Going Home - Doris May Lessing [47]
5
For two weeks I had been meeting Partners, Useful Rebels, Interracialists and supporters of the new anti-colour-bar society, Capricorn. I had attended a Capricorn meeting addressed by Colonel Stirling and Laurens van der Post and seen something that would have been impossible eight years ago: a white audience applauding a black man. In 1943 a few members of the Labour Party held a meeting in a Native Township where such matters as the Passes Act and the Destocking Act were discussed. This meeting caused such a furore among the citizenry, such a flood of newspaper leaders, angry letters signed ‘Pro Patria’ and anonymous letters that ultimately it led to the breaking up of the Labour Party. A decade ago the Labour Party split on the issue of whether there should be an African Branch of the party. Now, in 1956, I heard five hundred applauding speeches about racial harmony; and all the political parties court African membership. Day and night I had been besieged by people who wished me to report that Partnership was an honest policy—people who believed, or rather wished to believe, that it is.
I never did believe it to be true that one has to live in a country to understand what is happening in it. I believe it even less now. One cannot be brought up the daughter of a white settler with impunity; and it is hard to withstand the persuasions of old friends whom one not only likes but respects.
In short, I was on the verge of succumbing to the blandishments of what must be the most effective public relations officers in the world, both official and self-appointed, when I met an old African friend to whom I confessed my state of mind.
He listened with the sardonic good humour with which Africans meet the involuted defences and rationalizations of their white allies, and told me to go off and have another look at the Land Apportionment Act.
He also said that having worked in the Union as well as in Southern Rhodesia he infinitely preferred the Union; and so did most of the Africans he knew who had the opportunity to compare them. ‘Apartheid’, he said, was an honest word, exactly describing the segregation patterns of the Union and also of Southern Rhodesia. ‘Partnership’ was a typical bit of British hypocrisy. There was nothing he disliked more, he said, than the British liberal, having his cake and eating it; give him the Nationalists every time—they said what they thought and meant. They were honest opponents.
This upset me. I had not suspected that the ghost of a perverted patriotism still lurked among the meshes of the stern pattern of my Socialism; I did not like to think of British Africa being worse than Nationalist South Africa.
But I exorcized the ghost, and set myself to ask all the Africans I met, who knew South Africa, which they preferred. They all said that within the segregation patterns, which were identical, there were much better amenities for Africans in the south: they could shop, for instance, being served on equal terms with the whites. The colour bar was much less rigid. There were hotels and restaurants on a civilized level—only a few, but better than nothing, and there was nothing in Southern Rhodesia.
So I restored myself by a couple of evenings with the Land Apportionment and other Acts.

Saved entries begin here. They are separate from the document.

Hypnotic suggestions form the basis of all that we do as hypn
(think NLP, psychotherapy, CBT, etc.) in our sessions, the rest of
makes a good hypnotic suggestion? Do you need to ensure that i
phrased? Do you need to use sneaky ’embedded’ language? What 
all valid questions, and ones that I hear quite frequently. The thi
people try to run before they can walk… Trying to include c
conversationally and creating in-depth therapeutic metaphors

Briefly, then: Southern Rhodesia has modelled itself on the Union: a law passed down south is always passed within a year or so in Southern Rhodesia, under a different name. The Land Apportionment Act is the basis of Southern Rhodesia policy, as the Group Areas Act is in the Union. In both countries land is parcelled out into areas called Native and European. In Southern Rhodesia only 46 per cent of the land still remains to the Africans. (Whereas in Northern Rhodesia and Nyasaland about 5 per cent has been taken from them.) Since Partnership, this basic segregation has been hardened, not relaxed. Thousands of Africans have been forcibly moved off ‘European’ land, where they had been living for generations, into Reserves.